What is a refinance?

A refinance is a process of taking out a new loan to pay off an existing loan. This can be done to lower the interest rate on the loan, to extend the term of the loan, or to consolidate multiple loans into one loan.

What is an adjustable-rate mortgage (ARM)?

An ARM is a type of mortgage loan in which the interest rate can change over time. The interest rate on an ARM is typically tied to an index, such as the prime rate. This means that the interest rate on an ARM can go up or down, depending on changes in the index.

What is a fixed-rate mortgage (FRM)?

An FRM is a type of mortgage loan in which the interest rate stays the same for the life of the loan. This means that the monthly payments on an FRM will be the same for the life of the loan.

What is a balloon payment?

A balloon payment is a large payment that is due at the end of a loan term. Balloon payments are often used in loans with shorter terms, such as 5-year or 7-year loans.

What is a prepayment penalty?

A prepayment penalty is a fee that is charged to borrowers who pay off their loan early. Prepayment penalties are often used in loans with low interest rates.

What is a home Equity loan?

A home equity

Question 1

Which of the following is not a type of agricultural credit?

(A) Short-term credit
(B) Medium-term credit
(C) Long-term credit
(D) Agricultural insurance

Answer
(D) Agricultural insurance is not a type of agricultural credit. It is a type of agricultural risk management.

Question 2

Which of the following is the main purpose of agricultural credit?

(A) To finance the purchase of agricultural inputs
(B) To finance the production of agricultural products
(C) To finance the marketing of agricultural products
(D) To finance the storage of agricultural products

Answer
(A) The main purpose of agricultural credit is to finance the purchase of agricultural inputs. This includes things like seeds, fertilizer, and pesticides.

Question 3

Which of the following is the main source of agricultural credit in developing countries?

(A) Commercial banks
(B) Development banks
(C) Microfinance institutions
(D) Government-sponsored credit programs

Answer
(D) The main source of agricultural credit in developing countries is government-sponsored credit programs. These programs are designed to provide farmers with access to credit at affordable rates.

Question 4

Which of the following is the main challenge facing agricultural credit in developing countries?

(A) High interest rates
(B) Lack of collateral
(C) Inefficient credit delivery systems
(D) All of the above

Answer
(D) All of the above are challenges facing agricultural credit in developing countries. High interest rates make it difficult for farmers to repay their loans. Lack of collateral makes it difficult for farmers to obtain loans in the first place. Inefficient credit delivery systems make it difficult for farmers to access the credit they need.

Question 5

What are some of the benefits of agricultural credit?
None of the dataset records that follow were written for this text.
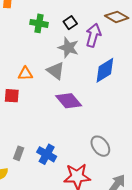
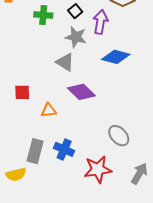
blue diamond: (105, 70) -> (116, 57), turned 52
orange triangle: (25, 74) -> (49, 110), moved
gray rectangle: (19, 153) -> (35, 151), size x1.6

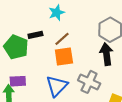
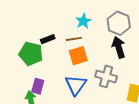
cyan star: (57, 13) -> (83, 21), moved
brown line: (62, 39) -> (74, 39), turned 42
purple rectangle: (18, 81) -> (38, 86), turned -63

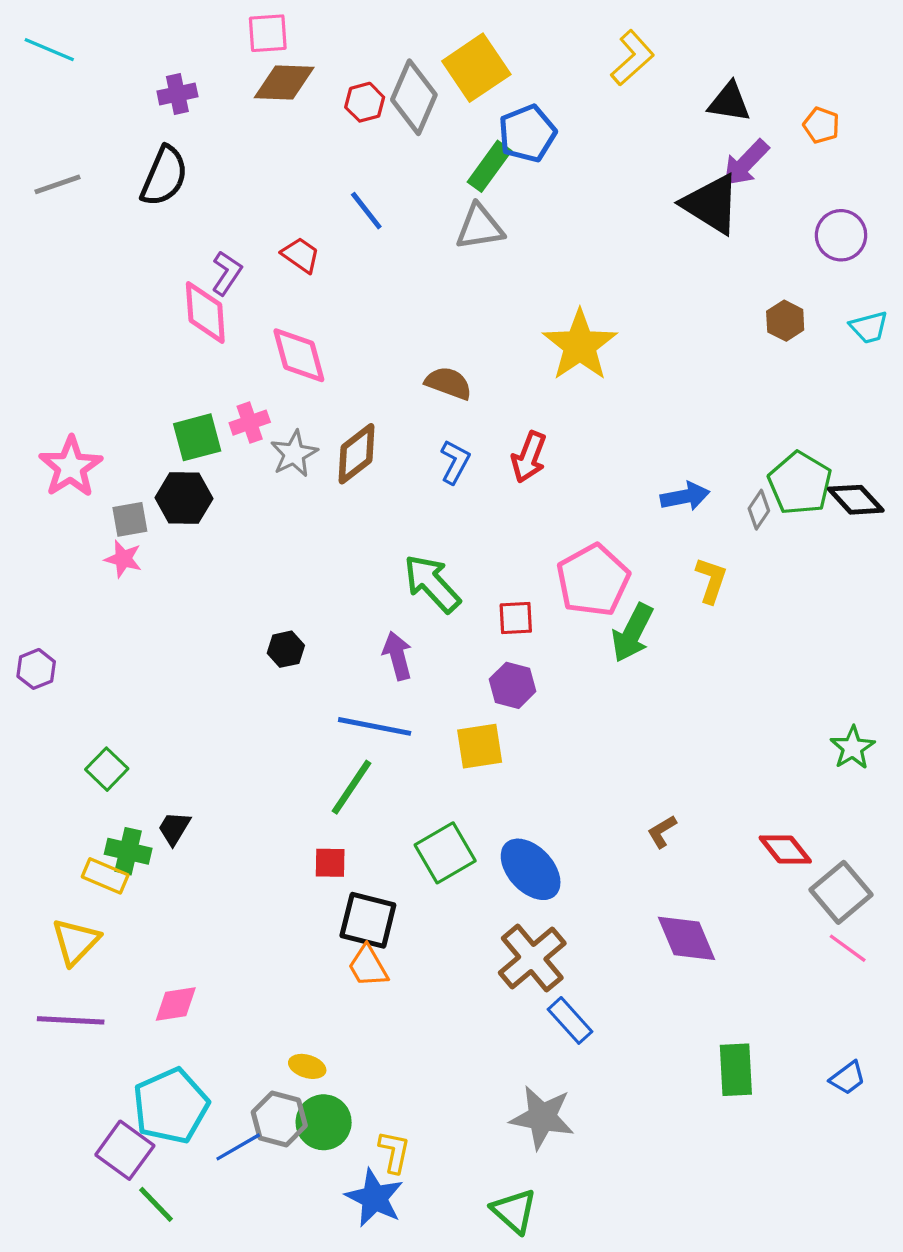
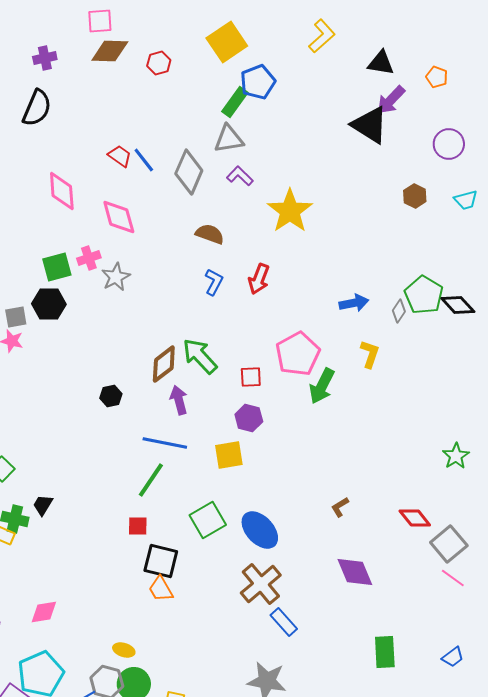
gray diamond: (414, 97) -> (189, 172), moved
blue line: (366, 211) -> (144, 160), moved
purple L-shape: (227, 273) -> (240, 176), moved, turned -80
brown diamond: (356, 454) -> (164, 364), moved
(A) It can help farmers to increase their production.
(B) It can help farmers to improve their yields.
(C) It can help farmers to diversify their crops.
(D) All of the above

Answer
(D) All of the above are benefits of agricultural credit. Agricultural credit can help farmers to increase their production, improve their yields, and diversify their crops.

Question 6

What are some of the risks associated with agricultural credit?

(A) Default risk
(B) Interest rate risk
(C) Commodity price risk
(D) All of the above

Answer
(D) All of the above are risks associated with agricultural credit. Default risk is the risk that a borrower will not repay their loan. Interest rate risk is the risk that interest rates will rise, making it more expensive for borrowers to repay their loans. Commodity price risk is the risk that the price of agricultural commodities will fall, making it less profitable for farmers to repay their loans.

Question 7

What are some of the ways to mitigate the risks associated with agricultural credit?

(A) Use collateral
(B) Insure against risk
(C) Diversify the loan portfolio
(D) All of the above

Answer
(D) All of the above are ways to mitigate the risks associated with agricultural credit. Using collateral can help to reduce the risk of default. Insuring against risk can help to reduce the risk of interest rate risk and commodity price risk. Diversifying the loan portfolio can help to reduce the risk of default and interest rate risk.